Aux yeux des défenseurs de la langue nationale – qu’ils n’identifient pas – « le péché de ceux qui osent parler polonais, arabe ou anglais chez eux, c’est de ne pas être des Québécois de naissance. »

Homel invite ses lecteurs à la vigilance, car nous serions face à un « crime de l’ordre de l’existence » parce qu’on propose « de veiller sur notre vie privée, y compris les langues parlées à la maison ».

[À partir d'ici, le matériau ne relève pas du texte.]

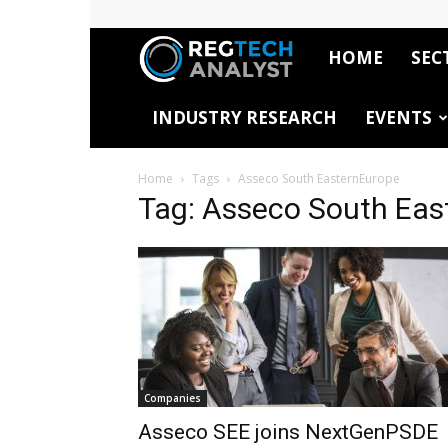
HOME
SEC
RegTech
INDUSTRY RESEARCH
EVENTS
Analyst
Home
Tags
Asseco South EasternEurope
Tag: Asseco South Eas
Companies
Asseco SEE joins NextGenPSDE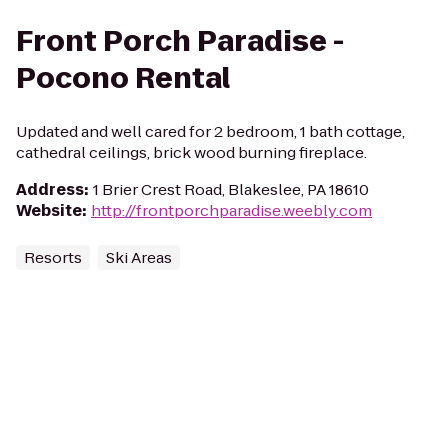
Front Porch Paradise -
Pocono Rental
Updated and well cared for 2 bedroom, 1 bath cottage,
cathedral ceilings, brick wood burning fireplace.
Address
:
1 Brier Crest Road, Blakeslee, PA 18610
Website
:
http://frontporchparadise.weebly.com
Resorts
Ski Areas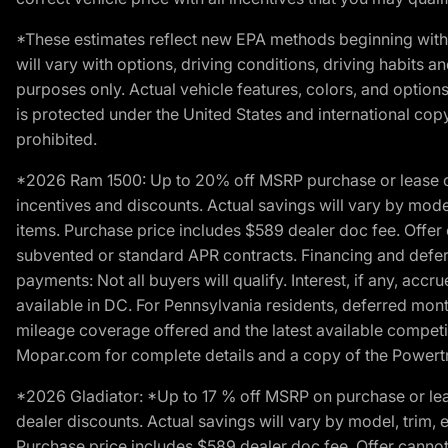
*These estimates reflect new EPA methods beginning with 
will vary with options, driving conditions, driving habits 
purposes only. Actual vehicle features, colors, and opti
is protected under the United States and international copyr
prohibited.
*2026 Ram 1500: Up to 20% off MSRP purchase or lease o
incentives and discounts. Actual savings will vary by model,
items. Purchase price includes $589 dealer doc fee. Offer 
subvented or standard APR contracts. Financing and defer
payments: Not all buyers will qualify. Interest, if any, ac
available in DC. For Pennsylvania residents, deferred mo
mileage coverage offered and the latest available competit
Mopar.com for complete details and a copy of the Powertra
*2026 Gladiator: *Up to 17 % off MSRP on purchase or lea
dealer discounts. Actual savings will vary by model, trim, e
Purchase price includes $589 dealer doc fee. Offer cannot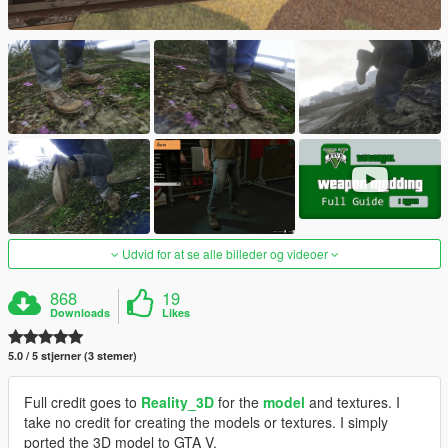
Udvid for at se alle billeder og videoer
868
19
Downloads
Likes
5.0 / 5 stjerner (3 stemer)
Full credit goes to
Reality_3D
for the
model
and textures. I
take no credit for creating the models or textures. I simply
ported the 3D model to GTA V.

À l’entendre, la police de la langue serait à la porte des chambres à coucher! C’est d’ailleurs tout à fait ce qu’il suggère en déclarant : « Je cite ce grand Canadien français, Pierre Elliott Trudeau : ‘‘L’État n’a pas d’affaire dans les chambres à coucher de la nation’’ ».

Pas besoin d’entourloupettes

Dites donc clairement, Monsieur Homel, que tous ceux qui s’intéressent de près à l’évolution du français au Québec sont des racistes. Il n’est pas nécessaire de faire des entourloupettes ou de mettre des gants blancs, on a la couenne dure.

Hier, nous étions racistes parce que nous nous intéressions à la répartition ethnique des votes lors du référendum de 1995. Aujourd’hui, nous sommes sur le point de commettre un « crime de l’ordre de l’existence » (un synonyme sans doute de « crime contre l’humanité ») parce que nous nous intéressons aux transferts linguistiques. Après avoir demandé l’abolition de la sociologie électorale, vous voulez maintenant émasculé la science de la démographie.

D’ailleurs, vous demandez à mots à peine couverts l’abolition de Statistique Canada en cherchant à ridiculiser la science des statistiques. Vous écrivez : « Les statistiques mentent comme des arracheurs de dents ». Surtout celles, bien entendu, concernant le recul du français au Québec!

Pour appuyer votre savante analyse, vous vous donnez même en exemple : « Je ne pense pas être le seul à répondre ‘‘autre’’ à beaucoup de questions linguistico-identitaires pour le simple plaisir d’être ‘‘autre’’ et par devoir de rappeler à la société l’existence de l’autre en toutes choses ».

Cher Monsieur Homel, on comprend votre besoin de rappeler votre existence à la société et que votre « moi » est peut-être « autre ». Mais votre propos a bien des semblables. Nous le connaissons sous toutes ses coutures, dans toutes ses pointures.

Il ne nous empêchera pas de nous intéresser de près à langue parlée à la maison, non pas, rassurez-vous, pour nous introduire dans les chambres à coucher – bien que c’est souvent là historiquement que s’opèrent les transferts linguistiques – mais parce que ces données permettent de mesurer les transferts linguistiques, la donnée démographique la plus importante.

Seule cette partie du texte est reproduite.